Hope things work out for you.


----------



## LovesHerMan (Jul 28, 2011)

Come back and let us know the end of the story. You can offer a lot of good advice to people sitting on the fence in their marriages.


----------



## sigma1299 (May 26, 2011)

Good Luck HerToo.


----------



## YinPrincess (Jul 31, 2011)

Wishing you the best! Take care, HerToo!! I hope you return one day!
_Posted via Mobile Device_


----------



## Shaggy (Jul 17, 2011)

take care, and maybe drop us all a line some day down the road when things are better.

be well.


----------



## Almostrecovered (Jul 14, 2011)

oh no





nicole2011 said:


> For anyone that remembers HerToo and his story with his wife. He had moved out and filed for divorce. I have been in touch with him over private messaging for the last 2 or 3 months. He helped me out a lot with what i have going on. Within the past few weeks i hadnt heard much from him. He checked on me 2 weeks ago and i returned his message that same day and then didnt hear anything from him. So about a week later, which is last week he responded. He said he had been really sick and thought it was a sinus infection. I told him, I hope you get better soon. He came back and told me he would not be getting better. Come to find out he said he had brain, bone, organ and blood cancer.
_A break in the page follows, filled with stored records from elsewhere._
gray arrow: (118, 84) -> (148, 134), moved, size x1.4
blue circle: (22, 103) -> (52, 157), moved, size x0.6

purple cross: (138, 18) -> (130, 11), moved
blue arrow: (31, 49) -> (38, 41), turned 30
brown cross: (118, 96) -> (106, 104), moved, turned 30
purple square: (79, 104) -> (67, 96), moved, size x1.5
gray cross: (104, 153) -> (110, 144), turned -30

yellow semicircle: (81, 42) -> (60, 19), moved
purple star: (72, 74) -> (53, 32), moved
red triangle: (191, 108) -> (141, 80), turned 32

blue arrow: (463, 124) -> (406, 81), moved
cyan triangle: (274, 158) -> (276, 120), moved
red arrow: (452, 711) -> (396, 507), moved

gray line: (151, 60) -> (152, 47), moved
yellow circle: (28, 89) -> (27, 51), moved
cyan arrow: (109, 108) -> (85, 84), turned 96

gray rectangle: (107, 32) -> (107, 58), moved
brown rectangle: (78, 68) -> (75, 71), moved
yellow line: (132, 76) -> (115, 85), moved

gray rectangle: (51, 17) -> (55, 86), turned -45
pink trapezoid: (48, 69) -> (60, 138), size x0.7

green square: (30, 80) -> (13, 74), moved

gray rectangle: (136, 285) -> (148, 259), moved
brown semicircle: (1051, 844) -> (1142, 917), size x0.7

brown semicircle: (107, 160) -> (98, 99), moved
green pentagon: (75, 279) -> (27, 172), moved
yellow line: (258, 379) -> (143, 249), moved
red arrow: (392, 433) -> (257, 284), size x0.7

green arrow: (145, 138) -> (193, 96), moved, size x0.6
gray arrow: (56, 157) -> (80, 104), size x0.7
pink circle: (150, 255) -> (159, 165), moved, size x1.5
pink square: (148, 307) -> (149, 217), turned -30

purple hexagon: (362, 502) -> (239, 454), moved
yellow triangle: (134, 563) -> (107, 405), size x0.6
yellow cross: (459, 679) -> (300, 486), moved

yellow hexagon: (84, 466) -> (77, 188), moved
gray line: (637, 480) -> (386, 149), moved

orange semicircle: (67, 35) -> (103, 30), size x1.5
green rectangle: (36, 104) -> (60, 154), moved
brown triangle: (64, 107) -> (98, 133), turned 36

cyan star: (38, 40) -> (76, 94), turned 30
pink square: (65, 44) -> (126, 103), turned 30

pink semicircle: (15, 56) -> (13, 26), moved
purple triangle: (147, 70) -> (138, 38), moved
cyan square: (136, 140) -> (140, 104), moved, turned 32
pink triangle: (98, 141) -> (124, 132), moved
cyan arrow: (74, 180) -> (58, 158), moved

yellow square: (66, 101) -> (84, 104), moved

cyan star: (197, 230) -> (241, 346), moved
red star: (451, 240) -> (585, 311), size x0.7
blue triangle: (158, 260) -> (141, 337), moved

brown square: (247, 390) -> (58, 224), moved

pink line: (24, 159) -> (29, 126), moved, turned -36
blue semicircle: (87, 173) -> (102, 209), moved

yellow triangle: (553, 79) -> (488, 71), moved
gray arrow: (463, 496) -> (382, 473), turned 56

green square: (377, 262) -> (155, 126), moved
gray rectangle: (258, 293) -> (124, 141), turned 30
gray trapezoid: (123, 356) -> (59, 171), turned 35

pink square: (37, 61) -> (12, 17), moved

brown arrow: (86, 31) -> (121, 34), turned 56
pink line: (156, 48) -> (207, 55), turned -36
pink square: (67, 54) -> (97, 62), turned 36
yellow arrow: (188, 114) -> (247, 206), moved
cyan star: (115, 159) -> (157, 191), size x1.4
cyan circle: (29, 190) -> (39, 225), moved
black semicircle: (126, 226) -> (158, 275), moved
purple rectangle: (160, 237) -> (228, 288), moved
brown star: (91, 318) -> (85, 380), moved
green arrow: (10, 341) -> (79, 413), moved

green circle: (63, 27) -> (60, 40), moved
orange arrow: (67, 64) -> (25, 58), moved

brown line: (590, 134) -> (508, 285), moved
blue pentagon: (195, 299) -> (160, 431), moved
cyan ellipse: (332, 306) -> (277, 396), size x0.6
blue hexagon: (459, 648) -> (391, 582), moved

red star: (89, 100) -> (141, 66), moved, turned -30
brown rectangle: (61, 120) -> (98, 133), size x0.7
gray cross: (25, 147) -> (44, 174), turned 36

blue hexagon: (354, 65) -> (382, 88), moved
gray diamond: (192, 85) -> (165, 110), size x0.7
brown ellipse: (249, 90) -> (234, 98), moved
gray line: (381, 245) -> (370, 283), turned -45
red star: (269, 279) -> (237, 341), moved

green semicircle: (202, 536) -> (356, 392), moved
Not sure if the bone and brain spread to his organs and blood. The last time we spoke was last Thurs.and he told me that would be his final pm. He did pull the divorce papers and said he was filling out a will. I felt like i was losing a friend. Please keep his family in your prayers.


----------



## southern wife (Jul 22, 2011)




----------



## 2nd_t!me iz_best (Feb 28, 2011)

very sad


----------



## daisygirl 41 (Aug 5, 2011)

This is very sad news
My prayers are with HerToo and his family
X
_Posted via Mobile Device_


----------



## lordmayhem (Feb 7, 2011)

Thank you for all the help you've given to all the BSs here. I sincerely hope things work out for you. Its former waywards like you that give me hope.


----------



## Hope1964 (Sep 26, 2011)

very sad indeed


----------



## jessi (Feb 11, 2009)

God be with you, 
jessi


----------



## strugglinghusband (Nov 9, 2011)

Sitting here, tears....so sad....Hoping the very best for hertoo


----------



## YinPrincess (Jul 31, 2011)

I'm so saddened to read this...
_Posted via Mobile Device_


----------



## oldmittens (Dec 2, 2011)

Take good care of yourself.....


----------



## AngryandUsed (Jun 23, 2011)

Oh!. Sad.


----------



## desert-rose (Aug 16, 2011)

I'll keep you in my prayers. Good Luck to you.


----------



## Jellybeans (Mar 8, 2011)

My thoughts are with you HT. Kick that cancer in the a$$!


----------



## Why Not Be Happy? (Apr 16, 2010)

Wishing you luck....


----------



## working_together (Oct 16, 2011)

I was shocked to hear the bad news.....

good luck


----------



## waroftheroses (Dec 30, 2011)

HerToo...I was absolutely gutted when I read your reasons for leaving...thank you for helping me through this personal nightmare...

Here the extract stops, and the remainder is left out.